The state needs the action. New Jersey Governor Chris Christie has some optimistic—maybe unrealistic—projections for how much money the state will pull in from online gambling. According to Christie’s budget, New Jersey will bring in $160 million by taxing virtual wagers in the upcoming fiscal year. To do so, regulators will have to license the companies prepared to offer online gambling. This group doesn’t appear to include any Atlantic City casinos, which lack the Internet chops to immediately create online operations sufficiently effective or safe to pass muster.

PokerStars certainly knows how to get the money flowing. It is “the one company that everyone in the business of Internet gambling should try to emulate,” according to Jim Quigley, president of market research group U.S. Gaming Survey. “They have the largest market share, the most capitalization, and by far the best poker product,” he told the Off Shore Gaming Association earlier this year.

PokerStars also has a troubling record in the U.S. for the way it did business after the passage of the Unlawful Internet Gambling Enforcement Act (PDF) in 2006, tightening regulations. Many gambling companies stopped providing services to customers in the U.S. at that time. In 2011, however, PokerStars was among the online poker operations shut down by the U.S. Justice Department. The company eventually reached a deal with the federal government to pay users who still had money in its system, and it then went on to acquire Full Tilt Poker, its largest competitor. The company admitted no wrongdoing and was not precluded from seeking state licenses for online gambling.

That’s not to say the company will be granted any state licenses. Late last year, PokerStars cut a deal with Colony Capital to acquire the Atlantic Club casino, which was on death’s doorstep. But the American Gaming Association, a trade group representing casinos, filed an objection with U.S. regulators, saying that PokerStars’s “deceit, chicanery and the systematic flouting of U.S. law” should disqualify it from doing business in New Jersey. With the licensing process bogged down, Colony pulled out of the deal; the two companies are still in court.

PokerStars argues that its opponents are self-interested and their objections should be taken with a grain of salt. The American Gaming Association, after all, isn’t a good government group; it represents casinos that know they don’t have products to compete with those of the online poker companies, for now at least. By keeping a company like PokerStars out of the market, the old-school casinos may be able to buy time to build their own systems. “These are matters for expert regulators to determine, not self-interested partisans picking a public fight,” said Eric Hollreiser, a spokesman for PokerStars. It’s not clear why the company thinks it has a better chance this time around.

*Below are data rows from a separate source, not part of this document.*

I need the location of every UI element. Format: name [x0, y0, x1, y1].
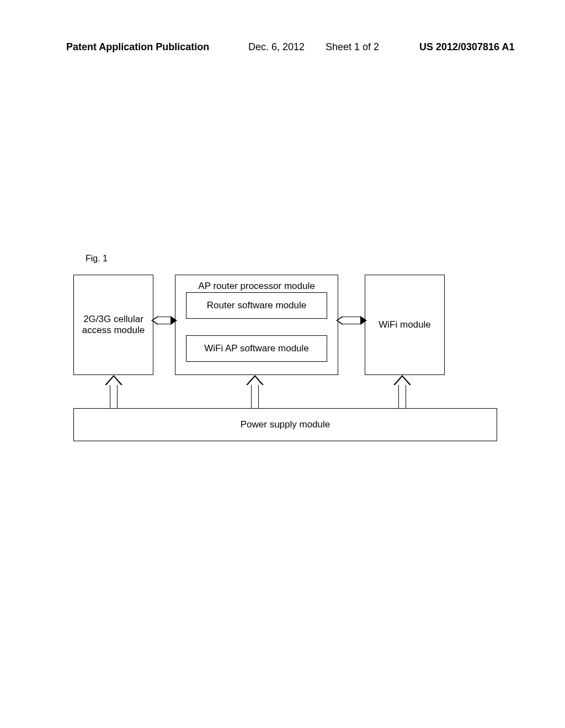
arrow-power-to-cellular-icon [106, 376, 121, 408]
power-supply-label: Power supply module [241, 419, 331, 430]
router-software-module-box: Router software module [186, 292, 327, 319]
arrow-power-to-aprouter-icon [248, 376, 262, 408]
cellular-access-module-box: 2G/3G cellular access module [73, 275, 153, 375]
router-software-label: Router software module [207, 300, 306, 311]
arrow-power-to-wifi-icon [395, 376, 409, 408]
ap-router-title: AP router processor module [175, 281, 338, 292]
publication-type: Patent Application Publication [66, 41, 209, 53]
document-number: US 2012/0307816 A1 [419, 41, 514, 53]
wifi-module-label: WiFi module [379, 319, 430, 330]
wifi-ap-software-module-box: WiFi AP software module [186, 335, 327, 362]
arrow-cellular-aprouter-icon [152, 317, 176, 323]
publication-date: Dec. 6, 2012 [248, 41, 305, 53]
sheet-indicator: Sheet 1 of 2 [326, 41, 379, 53]
cellular-access-module-label: 2G/3G cellular access module [77, 314, 150, 336]
power-supply-module-box: Power supply module [73, 408, 497, 441]
wifi-ap-software-label: WiFi AP software module [204, 343, 309, 354]
patent-page: Patent Application Publication Dec. 6, 2… [0, 0, 565, 728]
wifi-module-box: WiFi module [365, 275, 445, 375]
arrow-aprouter-wifi-icon [337, 317, 366, 323]
figure-label: Fig. 1 [86, 254, 108, 264]
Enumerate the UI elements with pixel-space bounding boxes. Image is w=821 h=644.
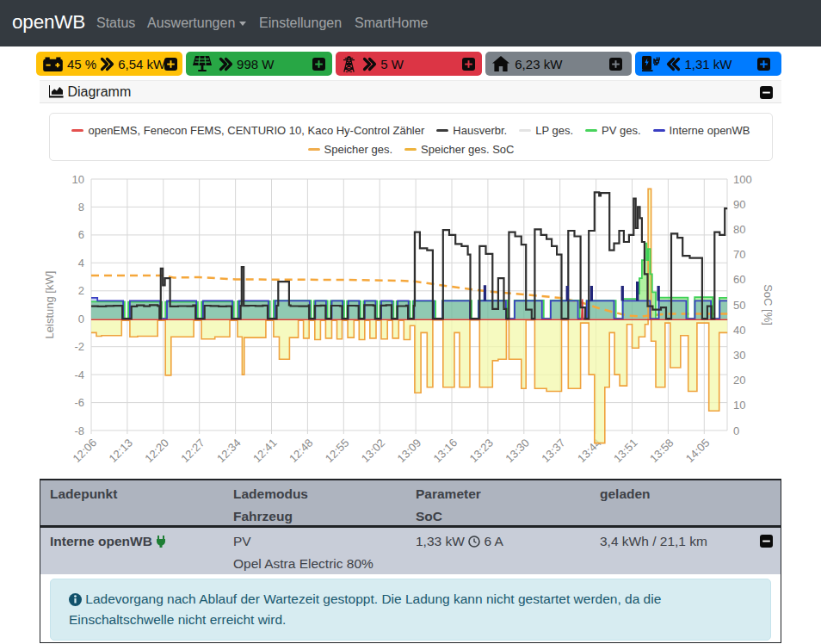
svg-text:12:27: 12:27 xyxy=(178,437,207,466)
svg-text:14:05: 14:05 xyxy=(683,437,713,466)
svg-text:12:41: 12:41 xyxy=(250,437,280,466)
svg-text:8: 8 xyxy=(78,201,84,214)
svg-text:0: 0 xyxy=(733,424,739,437)
svg-text:13:51: 13:51 xyxy=(611,437,640,466)
svg-text:-2: -2 xyxy=(74,340,84,353)
svg-text:0: 0 xyxy=(78,313,84,325)
svg-text:Leistung [kW]: Leistung [kW] xyxy=(43,271,56,339)
svg-text:60: 60 xyxy=(733,273,745,286)
svg-text:4: 4 xyxy=(78,257,84,269)
svg-text:80: 80 xyxy=(733,223,745,236)
svg-text:70: 70 xyxy=(733,248,745,261)
svg-text:100: 100 xyxy=(733,173,752,186)
svg-text:13:16: 13:16 xyxy=(431,437,460,466)
svg-text:2: 2 xyxy=(78,284,84,297)
svg-text:6: 6 xyxy=(78,228,84,241)
svg-text:50: 50 xyxy=(733,299,745,312)
svg-text:12:13: 12:13 xyxy=(106,437,135,466)
svg-text:10: 10 xyxy=(72,173,84,186)
svg-text:13:09: 13:09 xyxy=(395,437,424,466)
svg-text:-4: -4 xyxy=(74,368,84,381)
svg-text:SoC [%]: SoC [%] xyxy=(762,284,775,325)
svg-text:12:20: 12:20 xyxy=(142,437,171,466)
svg-text:20: 20 xyxy=(733,374,745,387)
svg-text:13:30: 13:30 xyxy=(503,437,532,466)
svg-text:13:23: 13:23 xyxy=(466,437,496,466)
svg-text:30: 30 xyxy=(733,349,745,362)
svg-text:-6: -6 xyxy=(74,396,84,409)
svg-text:12:06: 12:06 xyxy=(71,437,100,466)
svg-text:-8: -8 xyxy=(74,424,84,437)
svg-text:40: 40 xyxy=(733,324,745,337)
svg-text:12:55: 12:55 xyxy=(323,437,352,466)
svg-text:12:34: 12:34 xyxy=(214,437,244,466)
svg-text:12:48: 12:48 xyxy=(287,437,316,466)
svg-text:90: 90 xyxy=(733,198,745,211)
svg-text:13:02: 13:02 xyxy=(359,437,388,466)
svg-text:13:58: 13:58 xyxy=(647,437,676,466)
svg-text:10: 10 xyxy=(733,399,745,412)
svg-text:13:37: 13:37 xyxy=(539,437,568,466)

This isn’t necessarily about a single company. You’d be hard-pressed to find an online gambling company with a squeaky-clean past. Bwin.party (BPTY), for example, recently settled a suit with the state of Kentucky, which had sued it for taking illegal bets. Caesars Entertainment (CZR), perhaps recognizing the records of its rivals, has pushed for legislation in Illinois that would bar companies that have taken online bets in the last 10 years. Strangely, this would include 888 Holdings (888), the Gibraltar-based gambling company it is teaming up with elsewhere in the U.S.

People within the gambling industry believe that there will be a huge first-mover advantage in online gambling. Once poker players flock to one platform, it will be hard to lure them to another because the softest games—in which players hold weak cards the longest—will almost certainly take place on the sites with the most people. New Jersey’s online gambling system is scheduled to be operating by later this year, and maneuvering for position is likely to be intense until then. The stakes, as they say, are high.